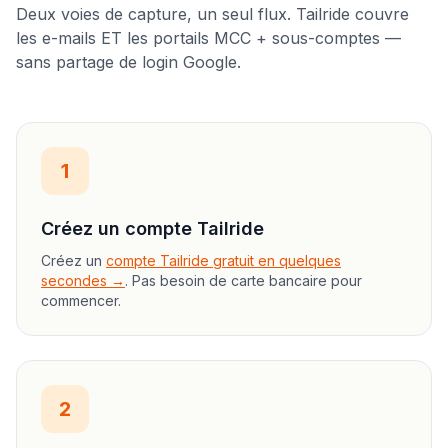
Deux voies de capture, un seul flux. Tailride couvre
les e-mails ET les portails MCC + sous-comptes —
sans partage de login Google.
1
Créez un compte Tailride
Créez un
compte Tailride gratuit en quelques
secondes →
. Pas besoin de carte bancaire pour
commencer.
2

Task directions >>
All the material above should be written out exactly, with images omitted.

Exercise result >>
Deux voies de capture, un seul flux. Tailride couvre
les e-mails ET les portails MCC + sous-comptes —
sans partage de login Google.
1
Créez un compte Tailride
Créez un
compte Tailride gratuit en quelques
secondes →
. Pas besoin de carte bancaire pour
commencer.
2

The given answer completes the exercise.